Start of Records for this task

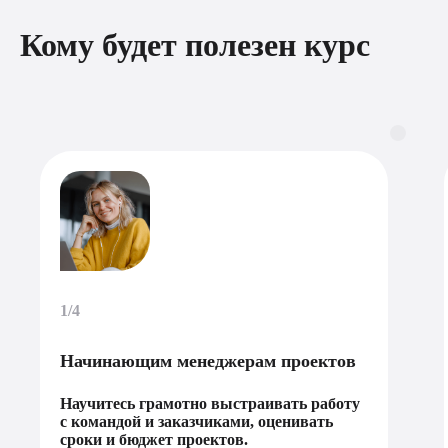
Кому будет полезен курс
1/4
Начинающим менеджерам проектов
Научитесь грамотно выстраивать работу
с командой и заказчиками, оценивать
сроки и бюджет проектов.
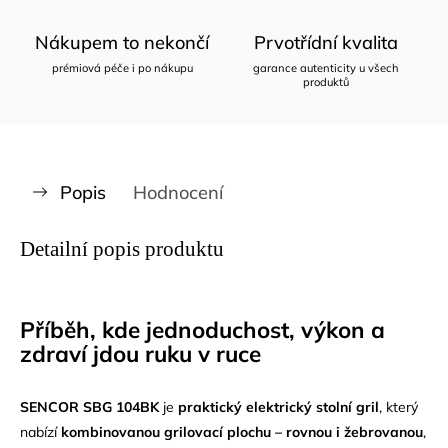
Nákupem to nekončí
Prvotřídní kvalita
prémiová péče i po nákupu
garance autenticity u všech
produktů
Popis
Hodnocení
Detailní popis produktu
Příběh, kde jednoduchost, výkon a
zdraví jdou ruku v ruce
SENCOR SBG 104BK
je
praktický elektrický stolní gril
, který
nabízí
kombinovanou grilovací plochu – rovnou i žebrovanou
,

End of Records for this task
Start of Records for this task

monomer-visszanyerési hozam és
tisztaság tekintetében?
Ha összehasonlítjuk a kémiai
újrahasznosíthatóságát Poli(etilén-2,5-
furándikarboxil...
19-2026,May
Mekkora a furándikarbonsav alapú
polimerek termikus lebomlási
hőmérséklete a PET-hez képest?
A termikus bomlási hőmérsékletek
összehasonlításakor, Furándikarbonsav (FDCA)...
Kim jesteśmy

End of Records for this task

# What you have to do
From the records above, repeat exactly the lines from the one with "Mekkora a furándikarbonsav alapú" through the one with "Kim jesteśmy", both included.

# Response area
Mekkora a furándikarbonsav alapú
polimerek termikus lebomlási
hőmérséklete a PET-hez képest?
A termikus bomlási hőmérsékletek
összehasonlításakor, Furándikarbonsav (FDCA)...
Kim jesteśmy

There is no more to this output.